Nazir further highlights how Huawei has employed around 2,000 R&D experts just in the IoT space alone. “That includes 300 experts in Huawei LiteOS, 400 in fixed access, 400 in wireless access, 600 in IoT management platforms, 200 in solutions, and 100 in industry cooperation and standardisation.”
Brew in Huawei’s IoT cup
During this year’s IoTx, Huawei formalised its partnership with Landis+Gyr AG. Based on Huawei’s Hi-PLC module and Landis+Gyr’s E350 modular electricity meter, this partnership will see the development of a smart power metering solution for specific utility initiatives in the Middle East.
Moreover, Huawei is working with Etisalat to bring a Smart Parking solution through Narrow Band IoT technology. “NB-IoT is the proposed 4.5G standard technology that brings considerable advantages to mobile operators building their LPWA networks when it comes to deployment, operation and re-usability of existing processes, IT and infrastructure assets.”
It takes two to tango
The importance of strategic partnerships for innovation in smart city space is unrivalled. This year Huawei announced the proof of concept and design for an all-inclusive network architecture for the Etisalat regional cloud factory. “Once developed, the enterprise solutions provided by cloud factory will be offered to businesses across Etisalat’s regional footprint. Etisalat is among several regional partners that Huawei is supporting to roll out such capability. We are also working with Zain Saudi, Zain Kuwait and STC Saudi Arabia to allow them to provide their customers with more innovative products,” Nazir tells us.
Telcos that evolve will thrive
The rapid evolution of the internet into a primarily mobile platform has significantly changed user behavior.
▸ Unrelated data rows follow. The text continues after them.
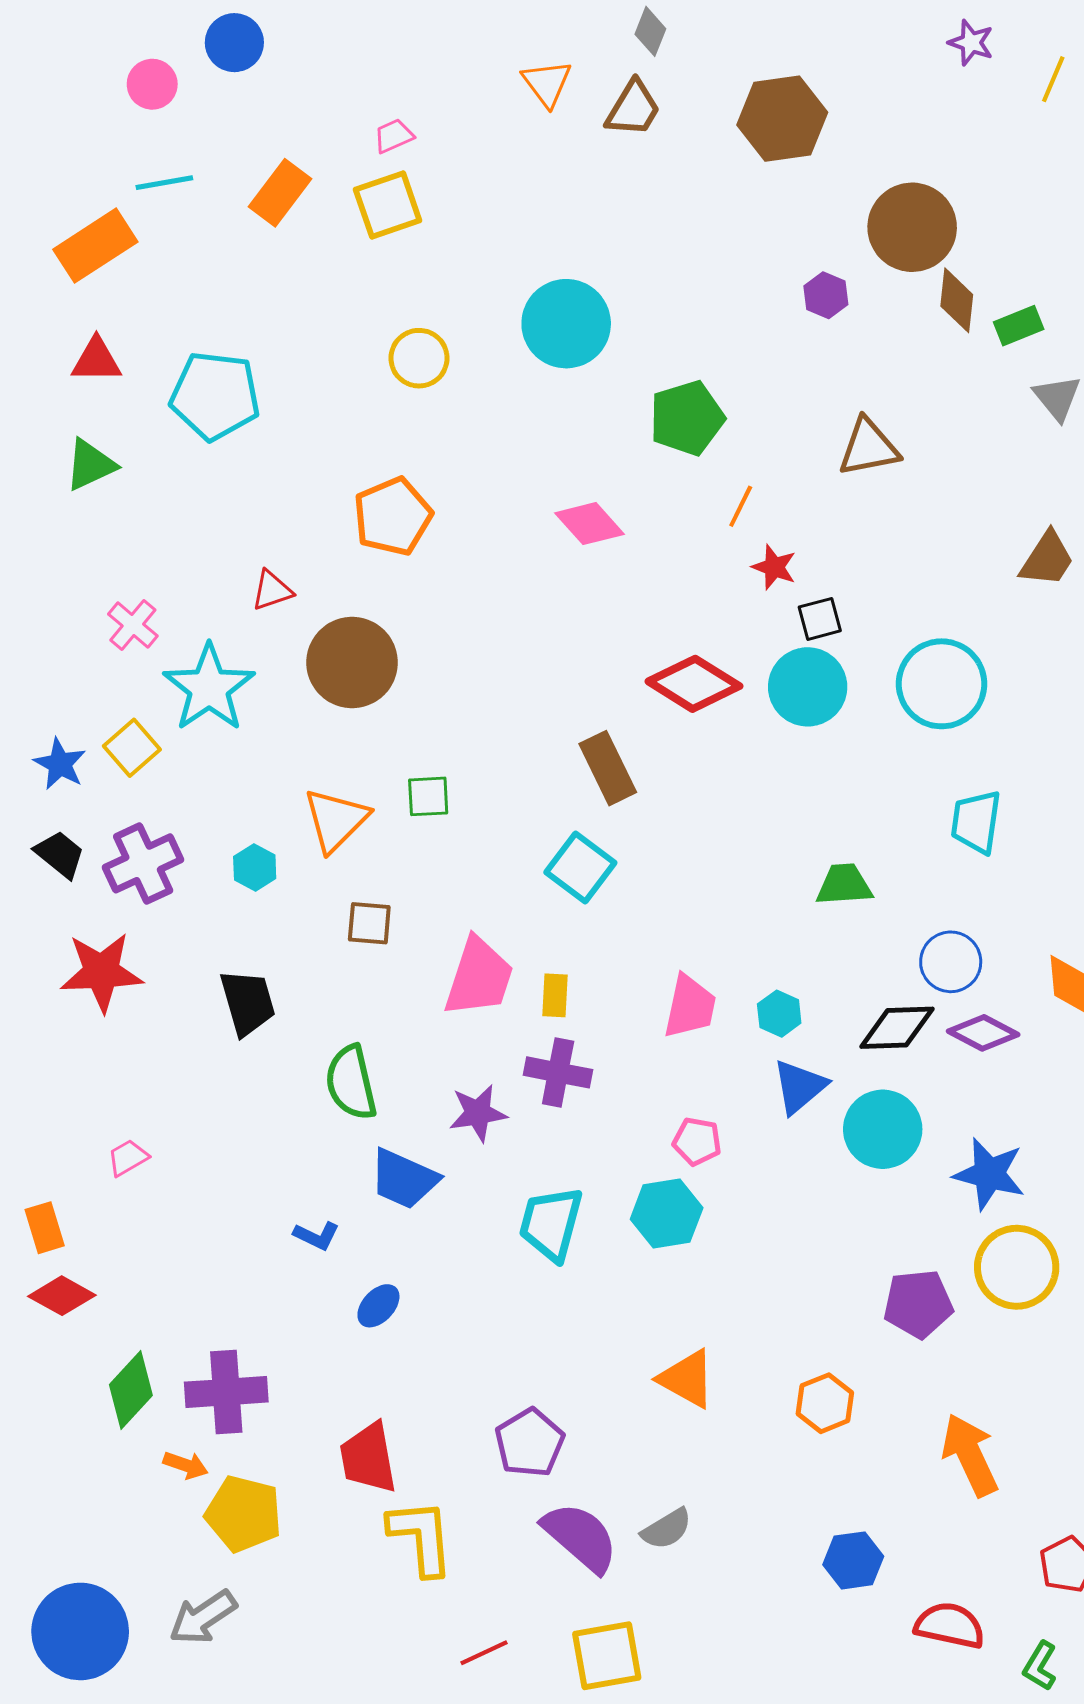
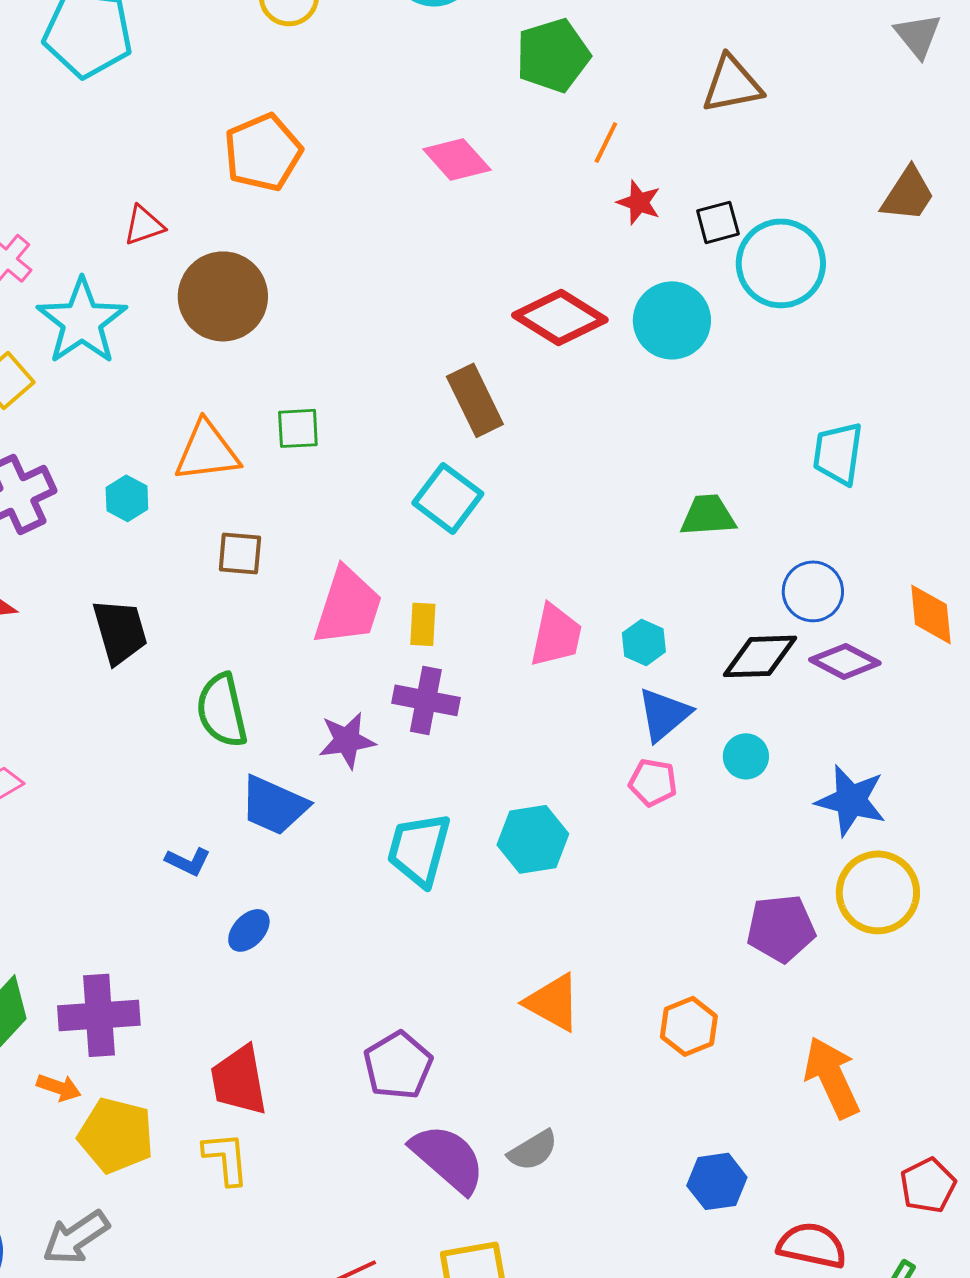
black square: (820, 619) -> (718, 222), moved
cyan circle: (942, 684) -> (781, 263), moved
orange triangle: (336, 820) -> (207, 451), turned 38
cyan circle: (883, 1129) -> (746, 756), size x0.6
pink pentagon: (697, 1141) -> (653, 782), moved
yellow L-shape: (421, 1537) -> (226, 1158), moved, size x0.7

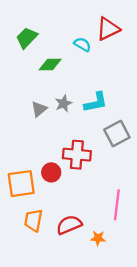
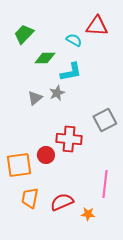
red triangle: (108, 29) -> (97, 26), turned 30
cyan L-shape: (96, 102) -> (71, 72), moved

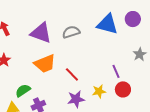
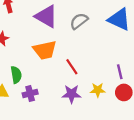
gray semicircle: (71, 32) -> (79, 21), turned -30
green semicircle: (23, 91) -> (16, 75), turned 105

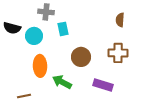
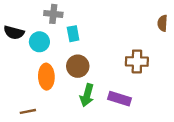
brown semicircle: (120, 20) -> (162, 23), moved
brown circle: (81, 57) -> (78, 66), moved
green arrow: (62, 82) -> (87, 95), moved, turned -102

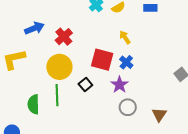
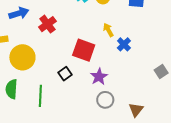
blue cross: (126, 62) -> (124, 44), moved
yellow circle: (59, 67) -> (22, 57), moved
green line: (57, 95) -> (40, 96), moved

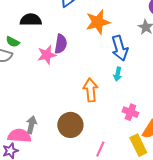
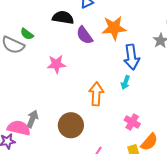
black semicircle: (31, 20) -> (63, 18), moved
purple semicircle: (61, 44) -> (84, 35), moved, turned 126
pink star: (47, 55) -> (56, 64), moved

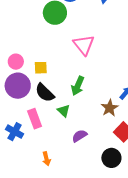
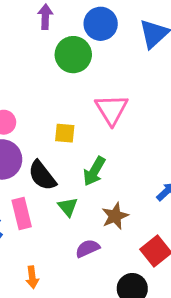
yellow square: (41, 68) -> (65, 133), moved
brown star: (110, 108) -> (115, 216), moved

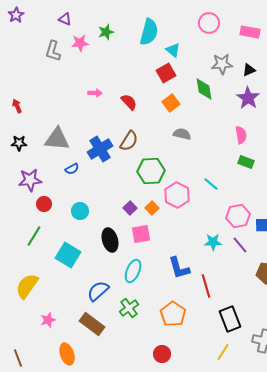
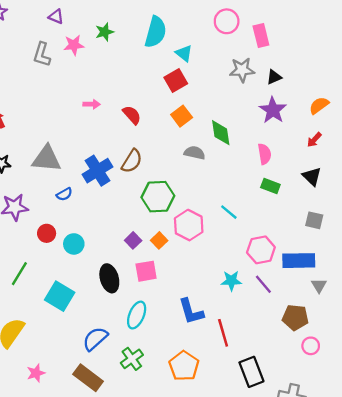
pink rectangle: (250, 32) -> (261, 36), moved, turned 66
green diamond: (204, 89) -> (221, 133), moved
red circle: (44, 204) -> (47, 233), moved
They now expect digital services to be seamlessly available anytime, anywhere and on any device. “As a result, Huawei believes that telco service providers must be able to deliver on the ‘ROADS’ experience to stay competitive – meaning their services must be real-time, on-demand, all-online, do it yourself, and social.”
Nazir adds, “For business to capitalise on what IoT has to offer, they must undergo a digital transformation that is supported by telecom providers who remain the engine for advancement and modernisation.”